---------- DATASET

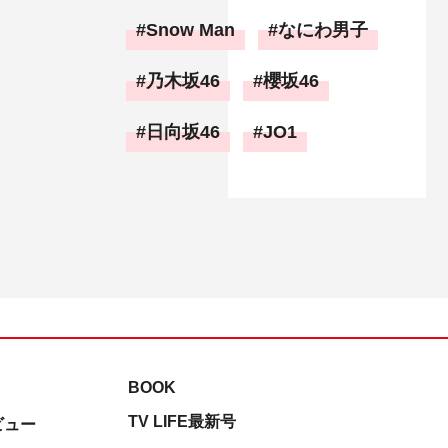
Snow Man
なにわ男子
乃木坂46
櫻坂46
日向坂46
JO1
BOOK
TV LIFE最新号
ビュー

--------------------

> GOAL OF THE EXERCISE
All entries are to be duplicated exactly, with the pictures left out.

> TASK RESPONSE
Snow Man
なにわ男子
乃木坂46
櫻坂46
日向坂46
JO1
BOOK
TV LIFE最新号
ビュー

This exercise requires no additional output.